Faixa de Gaza

Netaniahu é genocida sozinho?

Agora, O Globo tenta tirar o corpo fora

No dia 29 de julho, o jornalista Pedro Doria publicou uma coluna no jornal O Globo com o título de “Denunciar Netanyahu é parte da luta contra antissemitismo”. Engana-se, no entanto, quem acreditar que pelo título da matéria, se trata de opinião parecida com a dos judeus que denunciaram o genocídio contra os palestinos desde o começo e que argumentam que a existência de “Israel” é prejudicial para os próprios judeus.
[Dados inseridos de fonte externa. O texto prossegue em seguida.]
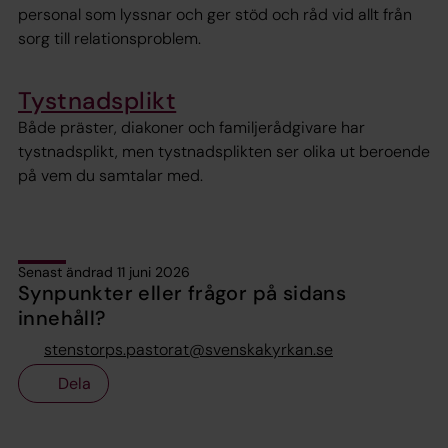
personal som lyssnar och ger stöd och råd vid allt från
sorg till relationsproblem.
Tystnadsplikt
Både präster, diakoner och familjerådgivare har
tystnadsplikt, men tystnadsplikten ser olika ut beroende
på vem du samtalar med.
Senast ändrad 11 juni 2026
Synpunkter eller frågor på sidans
innehåll?
stenstorps.pastorat@svenskakyrkan.se
Dela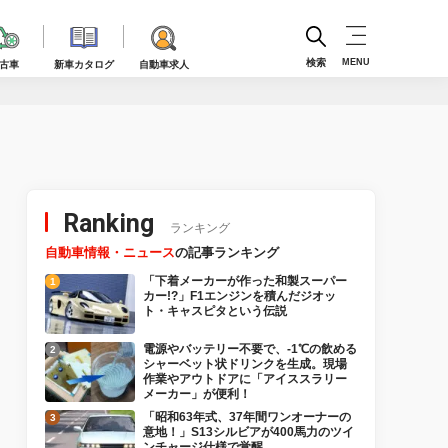
検索
MENU
古車
新車カタログ
自動車求人
Ranking
ランキング
自動車情報・ニュース
の記事ランキング
「下着メーカーが作った和製スーパー
カー!?」F1エンジンを積んだジオッ
ト・キャスピタという伝説
電源やバッテリー不要で、-1℃の飲める
シャーベット状ドリンクを生成。現場
作業やアウトドアに「アイススラリー
メーカー」が便利！
「昭和63年式、37年間ワンオーナーの
意地！」S13シルビアが400馬力のツイ
ンチャージ仕様で覚醒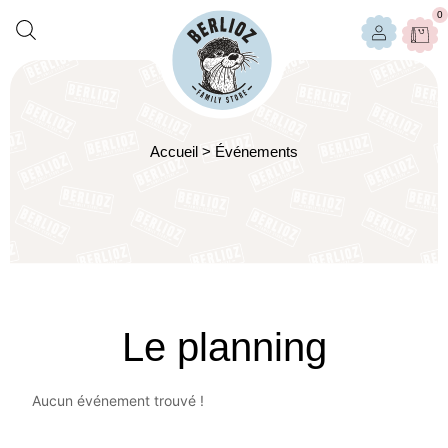
0
Accueil
>
Événements
Le planning
Aucun événement trouvé !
Não, a matéria é uma tentativa de colocar a culpa do genocídio somente no governo de Netaniahu para tentar salvar o regime atroz do sionismo.
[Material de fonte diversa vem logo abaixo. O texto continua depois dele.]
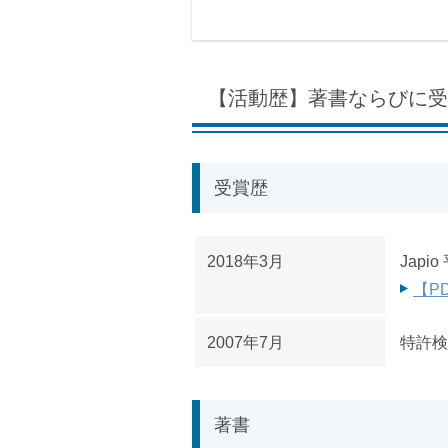
【活動歴】著書ならびに受
受賞歴
2018年3月
Jap
【P
2007年7月
特許検
著書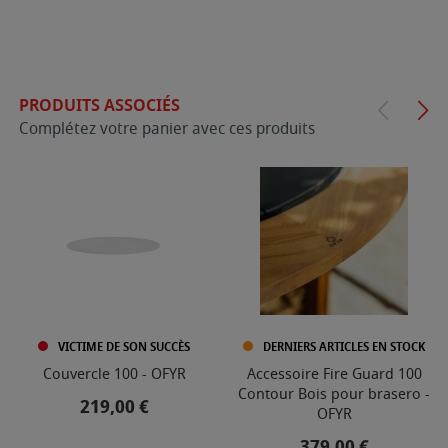
PRODUITS ASSOCIÉS
Complétez votre panier avec ces produits
VICTIME DE SON SUCCÈS
DERNIERS ARTICLES EN STOCK
Couvercle 100 - OFYR
Accessoire Fire Guard 100
Contour Bois pour brasero -
Prix
219,00 €
OFYR
Prix
379,00 €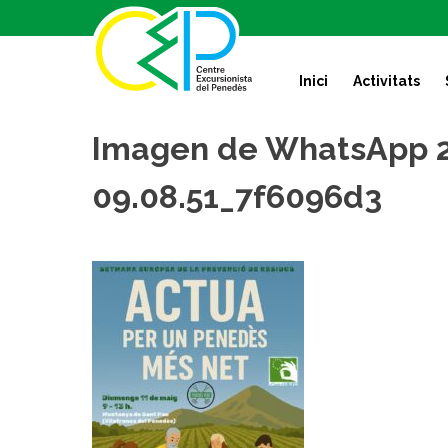
S
k
i
Inici
Activitats
p
t
o
Imagen de WhatsApp 2
c
o
09.08.51_7f6096d3
n
t
e
n
t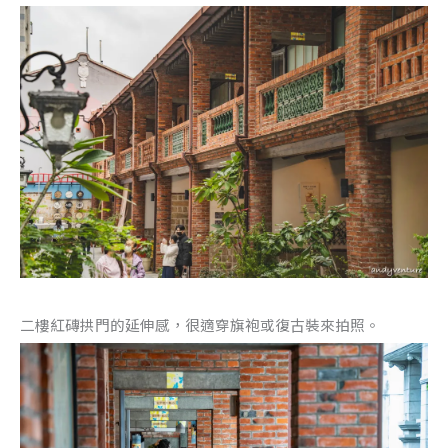
二樓紅磚拱門的延伸感，很適穿旗袍或復古裝來拍照。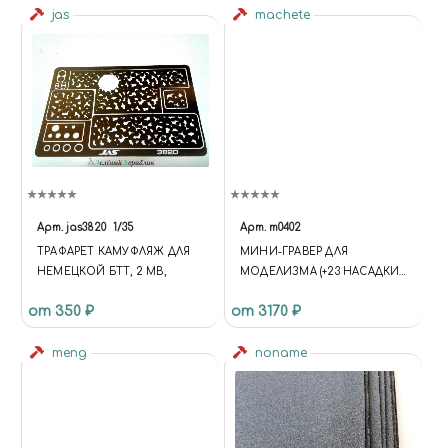
jas
machete
Арт.
jas3820
1/35
Арт.
m0402
ТРАФАРЕТ КАМУФЛЯЖ ДЛЯ
МИНИ-ГРАВЕР ДЛЯ
НЕМЕЦКОЙ БТТ, 2 МВ,
МОДЕЛИЗМА (+23 НАСАДКИ
В КОМПЛЕКТЕ)
от 350 ₽
от 3170 ₽
meng
noname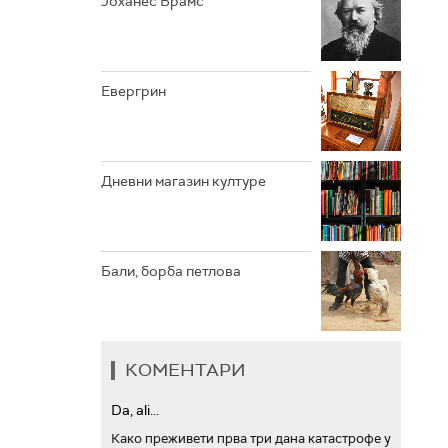
Јоханес Брамс
АРХИВ
Евергрин
Дневни магазин културе
Бали, борба петлова
КОМЕНТАРИ
Da, ali...
Како преживети прва три дана катастрофе у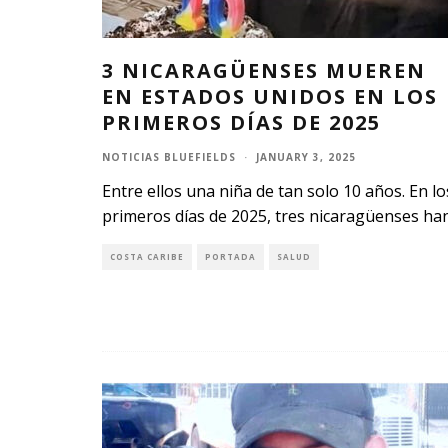
3 NICARAGÜENSES MUEREN
EN ESTADOS UNIDOS EN LOS
PRIMEROS DÍAS DE 2025
NOTICIAS BLUEFIELDS
·
JANUARY 3, 2025
Entre ellos una niña de tan solo 10 años. En lo
primeros días de 2025, tres nicaragüenses ha
COSTA CARIBE
PORTADA
SALUD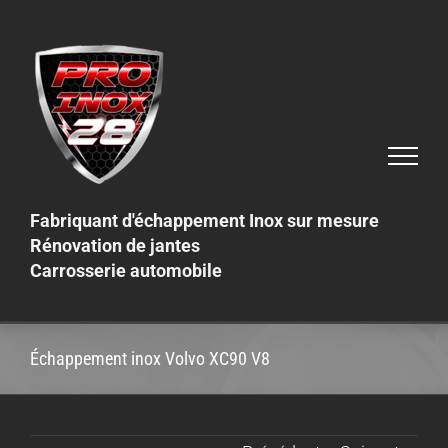
Skip
to
content
Fabriquant d'échappement Inox sur mesure
Rénovation de jantes
Carrosserie automobile
Échappement inox Volvo XC90 V8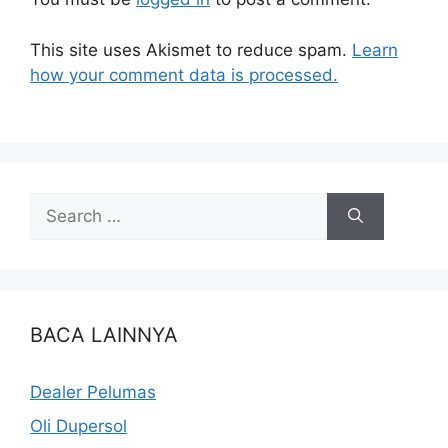
This site uses Akismet to reduce spam.
Learn
how your comment data is processed.
BACA LAINNYA
Dealer Pelumas
Oli Dupersol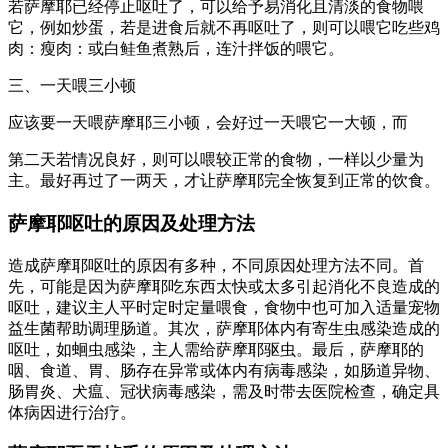
若萨摩耶已经停止呕吐了，可以给予易消化且清淡的食物喂
它，例如炒蛋，若是进食后就不再呕吐了，则可以喂它吃些鸡
肉：瘦肉：或白鲑鱼煮熟后，连汁拌饭的喂它。
三、一天喂三小顿
应该要一天喂萨摩耶三小顿，会好过一天喂它一大顿，而
第二天若情况良好，则可以喂较正常的食物，一样以少量为
主。最好再过了一两天，才让萨摩耶完全恢复到正常的饮食。
萨摩耶呕吐的原因及处理方法
造成萨摩耶呕吐的原因有多种，不同原因处理方法不同。首
先，可能是因为萨摩耶吃东西太快或太多引起消化不良造成的
呕吐，建议主人平时定时定量喂食，食物中也可加入适量宠物
益生菌帮助调理肠道。其次，萨摩耶体内有寄生虫感染造成的
呕吐，如蛔虫感染，主人需给萨摩耶驱虫。最后，萨摩耶的
咽、食道、胃、肠存在异常或体内有病毒感染，如肠道异物、
肠胃炎、犬瘟、冠状病毒感染，需及时带去医院检查，确定具
体病因进行治疗。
A matéria começa com o trecho “Quando enfim a guerra terminar, e ela terminará um dia, as fronteiras de Gaza se reabrirão. Uma onda de jornalistas e ativistas entrará na Faixa. No mesmo dia, o número de imagens à nossa disposição será imenso. Que imagens veremos?”.

O início do texto é realmente interessante, pois, qualquer pessoa normal com acesso à internet viu nos últimos dois anos as piores imagens de suas vidas, com bebês sem cabeça, crianças queimadas vivas, soldados israelenses destruindo casas e usando as roupas dos antigos moradores, crianças fuziladas, o bombardeio de cidades inteiras e muitas outras atrocidades que chocaram o planeta.
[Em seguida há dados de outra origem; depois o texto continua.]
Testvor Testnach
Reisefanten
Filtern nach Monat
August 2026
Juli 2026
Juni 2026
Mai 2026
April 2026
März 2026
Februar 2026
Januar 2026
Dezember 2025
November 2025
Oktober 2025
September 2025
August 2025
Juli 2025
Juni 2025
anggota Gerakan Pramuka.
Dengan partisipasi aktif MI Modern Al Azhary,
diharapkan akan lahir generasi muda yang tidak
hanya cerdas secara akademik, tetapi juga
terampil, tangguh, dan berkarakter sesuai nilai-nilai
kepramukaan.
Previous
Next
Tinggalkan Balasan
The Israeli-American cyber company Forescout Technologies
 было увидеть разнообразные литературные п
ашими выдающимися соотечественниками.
Porém, Pedro Doria não é uma pessoa qualquer. Trata-se de um jornalista conhecido. Como é possível, então, que um jornalista tão conceituado tenha menos conhecimento do principal conflito no mundo em décadas que a maioria das pessoas que acompanham as notícias pela Internet?

A realidade é que os crimes são de conhecimento dos jornalistas das principais redes de notícias do mundo. Muitos deles, inclusive, como muitos que trabalham na BBC da Inglaterra, acusam as empresas de esconder o genocídio, pois são favoráveis à política de extermínio de “Israel”.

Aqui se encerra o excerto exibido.